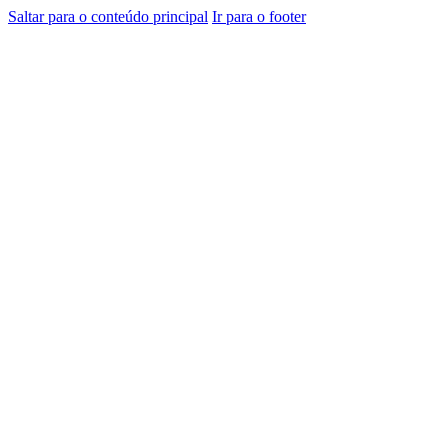
Saltar para o conteúdo principal
Ir para o footer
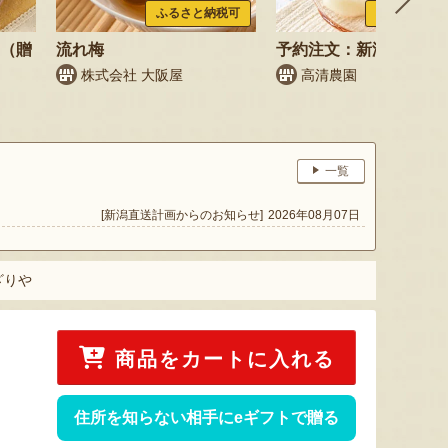
ふるさと納税可
ふるさと納税
梨（贈
流れ梅
予約注文：新潟県産 梨
株式会社 大阪屋
高清農園
一覧
[新潟直送計画からのお知らせ]
2026年08月07日
ざりや
商品をカートに入れる
住所を知らない相手にeギフトで贈る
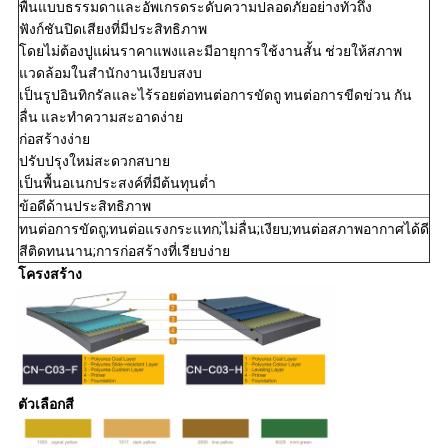
พื้นแบบธรรมดาและอัพเกรดระดับความปลอดภัยอย่างทั่วถึง
ฟังก์ชันปิดเสียงที่มีประสิทธิภาพ
โดยไม่ต้องปูแผ่นราคาแพงและมีอายุการใช้งานสั้น ช่วยให้สภาพ
แวดล้อมในสำนักงานเงียบสงบ
เป็นรูปอินทิกรัลและไร้รอยต่อทนต่อการขัดถู ทนต่อการขีดข่วน กัน
ลื่น และทำความสะอาดง่าย
ก่อสร้างง่าย
ปรับปรุงใหม่สะดวกสบาย
เป็นพื้นอเนกประสงค์ที่มีต้นทุนต่ำ
ข้อดีด้านประสิทธิภาพ
ทนต่อการขัดถู;ทนต่อแรงกระแทก;ไม่ลื่น;เงียบ;ทนต่อสภาพอากาศได้ดี
สีติดทนนาน;การก่อสร้างที่เรียบง่าย
โครงสร้าง
ตัวเลือกสี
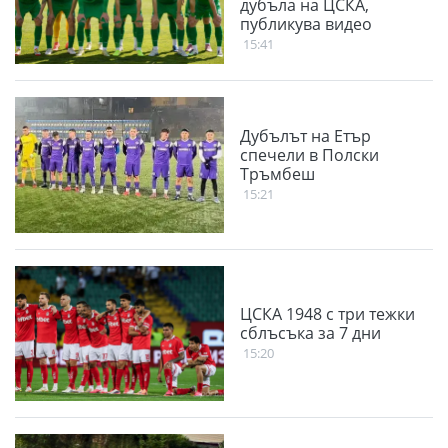
дубъла на ЦСКА,
публикува видео
15:41
Дубълът на Етър
спечели в Полски
Тръмбеш
15:21
ЦСКА 1948 с три тежки
сблъсъка за 7 дни
15:20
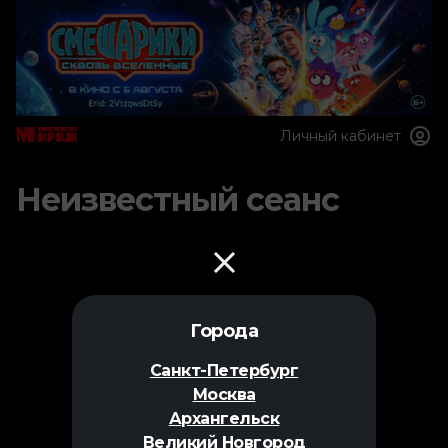
Личный кабинет
Неизвестный сеанс
Города
Санкт-Петербург
Москва
Архангельск
Великий Новгород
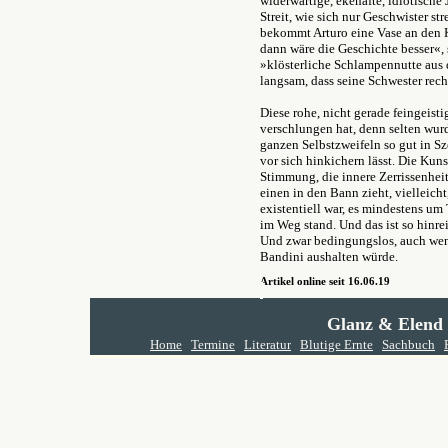
widerwärtige, ekehafte, idiotisch
Streit, wie sich nur Geschwister st
bekommt Arturo eine Vase an den Ko
dann wäre die Geschichte besser«,
»klösterliche Schlampennutte aus
langsam, dass seine Schwester rec
Diese rohe, nicht gerade feingeisti
verschlungen hat, denn selten wu
ganzen Selbstzweifeln so gut in S
vor sich hinkichern lässt. Die Kuns
Stimmung, die innere Zerrissenheit
einen in den Bann zieht, vielleicht
existentiell war, es mindestens um
im Weg stand. Und das ist so hinr
Und zwar bedingungslos, auch wen
Bandini aushalten würde.
Artikel online seit 16.06.19
Glanz & Elend
Home
Termine
Literatur
Blutige Ernte
Sachbuch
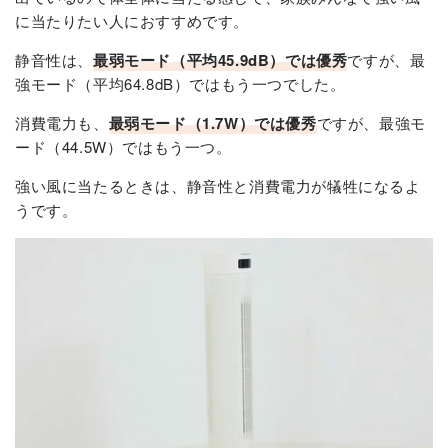
に当たりたい人におすすめです。
静音性は、
最弱モード（平均45.9dB）では優秀
ですが、最
強モード（平均64.8dB）ではもう一つでした。
消費電力も、
最弱モード（1.7W）では優秀
ですが、最強モ
ード（44.5W）ではもう一つ。
強い風に当たるときは、静音性と消費電力が犠牲になるよ
うです。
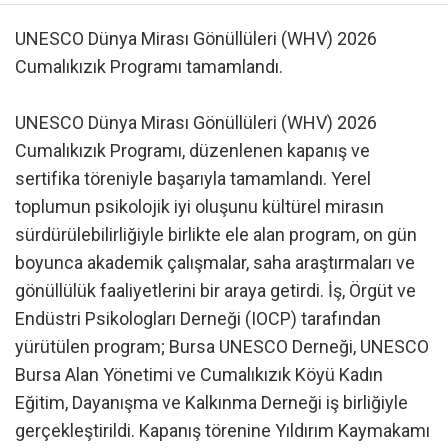
UNESCO Dünya Mirası Gönüllüleri (WHV) 2026
Cumalıkızık Programı tamamlandı.
UNESCO Dünya Mirası Gönüllüleri (WHV) 2026
Cumalıkızık Programı, düzenlenen kapanış ve
sertifika töreniyle başarıyla tamamlandı. Yerel
toplumun psikolojik iyi oluşunu kültürel mirasın
sürdürülebilirliğiyle birlikte ele alan program, on gün
boyunca akademik çalışmalar, saha araştırmaları ve
gönüllülük faaliyetlerini bir araya getirdi. İş, Örgüt ve
Endüstri Psikologları Derneği (IOCP) tarafından
yürütülen program; Bursa UNESCO Derneği, UNESCO
Bursa Alan Yönetimi ve Cumalıkızık Köyü Kadın
Eğitim, Dayanışma ve Kalkınma Derneği iş birliğiyle
gerçekleştirildi. Kapanış törenine Yıldırım Kaymakamı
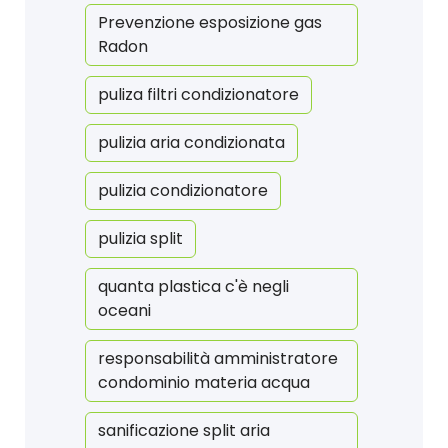
Prevenzione esposizione gas
Radon
puliza filtri condizionatore
pulizia aria condizionata
pulizia condizionatore
pulizia split
quanta plastica c'è negli
oceani
responsabilità amministratore
condominio materia acqua
sanificazione split aria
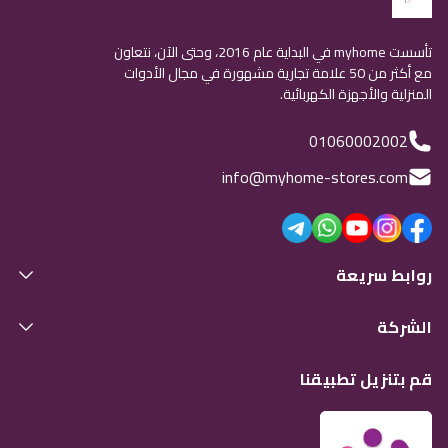
تأسست myhome في البداية عام 2016، وحتى الآن، نتعاون
مع أكثر من 50 علامة تجارية مشهورة في مجال الأدوات
المنزلية والأجهزة الكهربائية.
01060002002
info@myhome-stores.com
روابط سريعة
الشركة
قم بتنزيل تطبيقنا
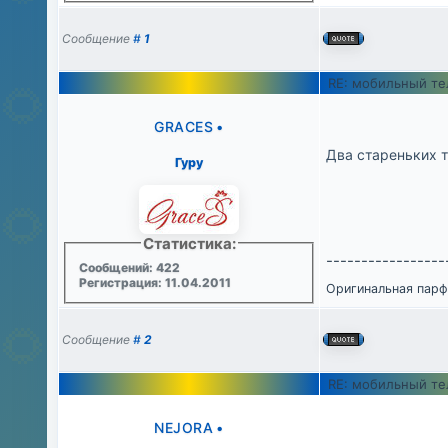
Сообщение
#
1
RE: мобильный т
GRACES
•
Два стареньких 
Гуру
Статистика:
-----------------
Сообщений: 422
Регистрация: 11.04.2011
Оригинальная пар
Сообщение
#
2
RE: мобильный т
NEJORA
•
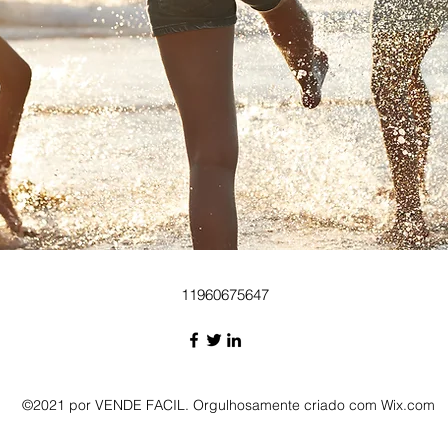
11960675647
©2021 por VENDE FACIL. Orgulhosamente criado com Wix.com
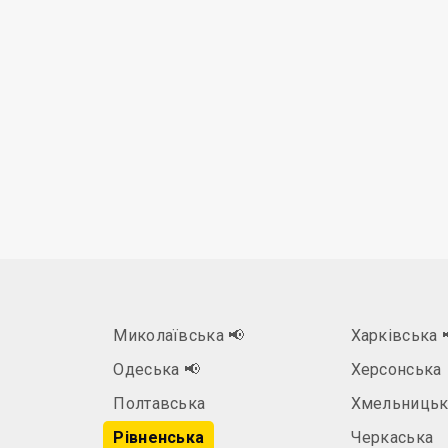
Миколаївська
📢
Харківська
Одеська
📢
Херсонська
Полтавська
Хмельницьк
Рівненська
Черкаська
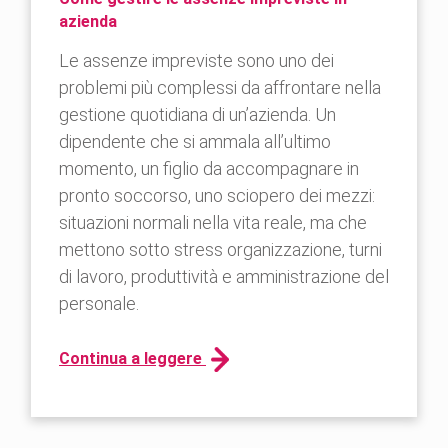
azienda
Le assenze impreviste sono uno dei
problemi più complessi da affrontare nella
gestione quotidiana di un’azienda. Un
dipendente che si ammala all’ultimo
momento, un figlio da accompagnare in
pronto soccorso, uno sciopero dei mezzi:
situazioni normali nella vita reale, ma che
mettono sotto stress organizzazione, turni
di lavoro, produttività e amministrazione del
personale.
Continua a leggere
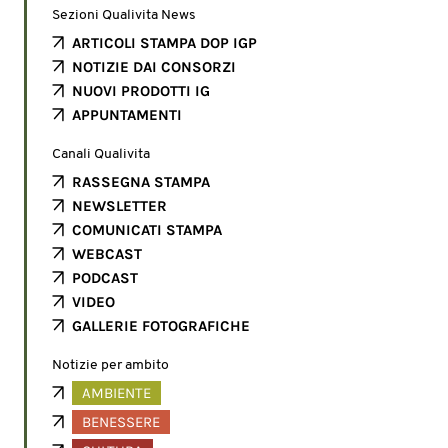
Sezioni Qualivita News
ARTICOLI STAMPA DOP IGP
NOTIZIE DAI CONSORZI
NUOVI PRODOTTI IG
APPUNTAMENTI
Canali Qualivita
RASSEGNA STAMPA
NEWSLETTER
COMUNICATI STAMPA
WEBCAST
PODCAST
VIDEO
GALLERIE FOTOGRAFICHE
Notizie per ambito
AMBIENTE
BENESSERE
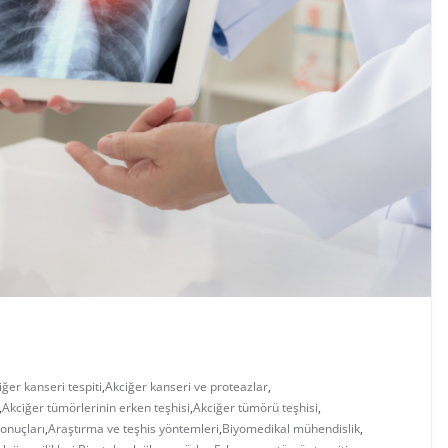
iğer kanseri tespiti
,
Akciğer kanseri ve proteazlar
,
,
Akciğer tümörlerinin erken teşhisi
,
Akciğer tümörü teşhisi
,
onuçları
,
Araştırma ve teşhis yöntemleri
,
Biyomedikal mühendislik
,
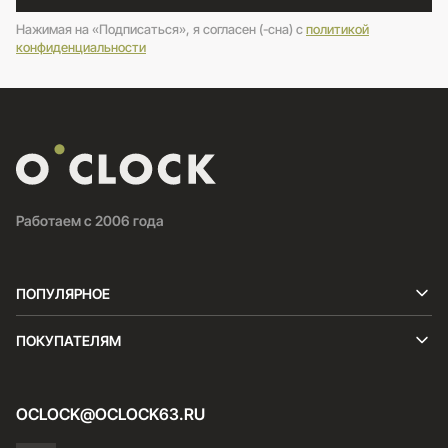
Нажимая на «Подписаться», я согласен (-сна) c
политикой
конфиденциальности
Работаем с 2006 года
ПОПУЛЯРНОЕ
ПОКУПАТЕЛЯМ
OCLOCK@OCLOCK63.RU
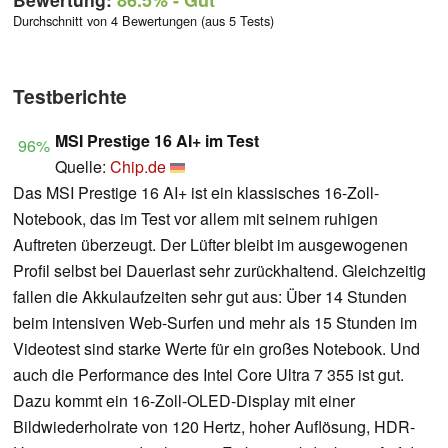
86.5%
- Gut
Durchschnitt von 4 Bewertungen (aus 5 Tests)
Testberichte
MSI Prestige 16 AI+ im Test
96%
Quelle:
Chip.de
Das MSI Prestige 16 AI+ ist ein klassisches 16-Zoll-
Notebook, das im Test vor allem mit seinem ruhigen
Auftreten überzeugt. Der Lüfter bleibt im ausgewogenen
Profil selbst bei Dauerlast sehr zurückhaltend. Gleichzeitig
fallen die Akkulaufzeiten sehr gut aus: Über 14 Stunden
beim intensiven Web-Surfen und mehr als 15 Stunden im
Videotest sind starke Werte für ein großes Notebook. Und
auch die Performance des Intel Core Ultra 7 355 ist gut.
Dazu kommt ein 16-Zoll-OLED-Display mit einer
Bildwiederholrate von 120 Hertz, hoher Auflösung, HDR-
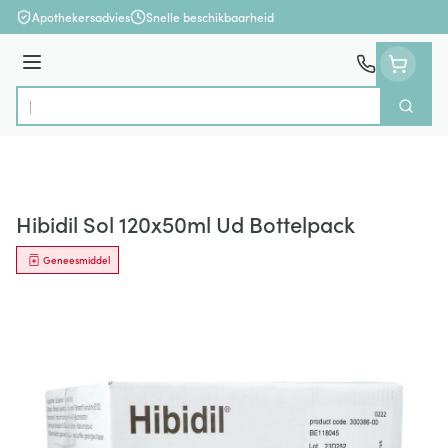
Ga naar de inhoud
Apothekersadvies
Snelle beschikbaarheid
Menu
Zoek
Product, merk, categorie...
Hibidil Sol 120x50ml Ud Bottelpack
Geneesmiddel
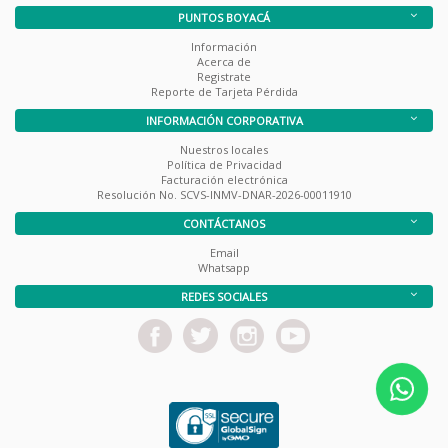
PUNTOS BOYACÁ
Información
Acerca de
Registrate
Reporte de Tarjeta Pérdida
INFORMACIÓN CORPORATIVA
Nuestros locales
Política de Privacidad
Facturación electrónica
Resolución No. SCVS-INMV-DNAR-2026-00011910
CONTÁCTANOS
Email
Whatsapp
REDES SOCIALES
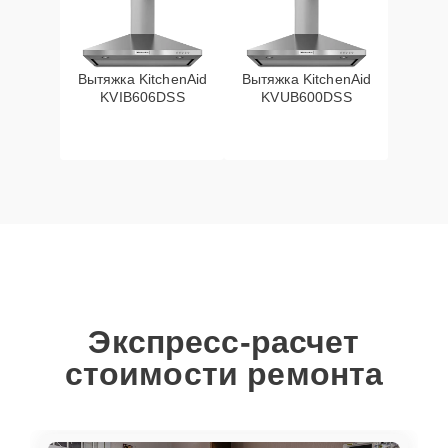
Вытяжка KitchenAid
Вытяжка KitchenAid
KVIB606DSS
KVUB600DSS
Экспресс-расчет
стоимости ремонта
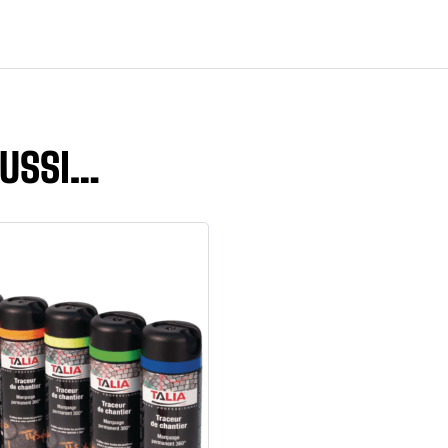
AUSSI…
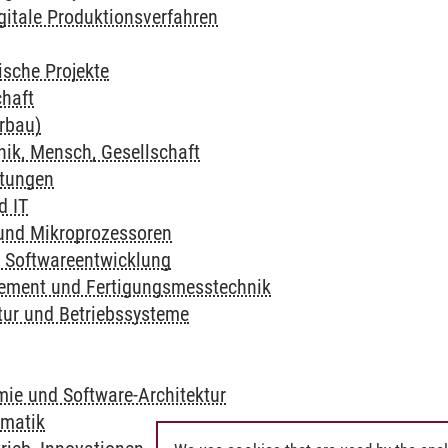
gitale Produktionsverfahren
ische Projekte
chaft
rbau)
nik, Mensch, Gesellschaft
ltungen
d IT
 und Mikroprozessoren
e Softwareentwicklung
ement und Fertigungsmesstechnik
tur und Betriebssysteme
ie und Software-Architektur
rmatik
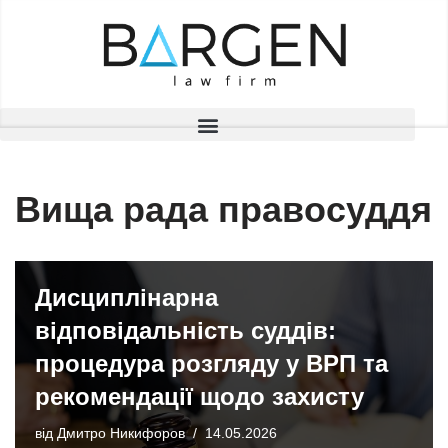
Перейти
до
вмісту
Вища рада правосуддя
Дисциплінарна
відповідальність суддів:
процедура розгляду у ВРП та
рекомендації щодо захисту
від
Дмитро Никифоров
14.05.2026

= = = = = = =

PROBLEM »
The answer is those lines of the material above that run from the one containing "に当たりたい人におすすめです。" up to and including the one containing "gönüllülük faaliyetlerini bir", restated exactly and without images.

WRITTEN SOLUTION »
に当たりたい人におすすめです。
静音性は、
最弱モード（平均45.9dB）では優秀
ですが、最
強モード（平均64.8dB）ではもう一つでした。
消費電力も、
最弱モード（1.7W）では優秀
ですが、最強モ
ード（44.5W）ではもう一つ。
強い風に当たるときは、静音性と消費電力が犠牲になるよ
うです。
UNESCO Dünya Mirası Gönüllüleri (WHV) 2026
Cumalıkızık Programı tamamlandı.
UNESCO Dünya Mirası Gönüllüleri (WHV) 2026
Cumalıkızık Programı, düzenlenen kapanış ve
sertifika töreniyle başarıyla tamamlandı. Yerel
toplumun psikolojik iyi oluşunu kültürel mirasın
sürdürülebilirliğiyle birlikte ele alan program, on gün
boyunca akademik çalışmalar, saha araştırmaları ve
gönüllülük faaliyetlerini bir araya getirdi. İş, Örgüt ve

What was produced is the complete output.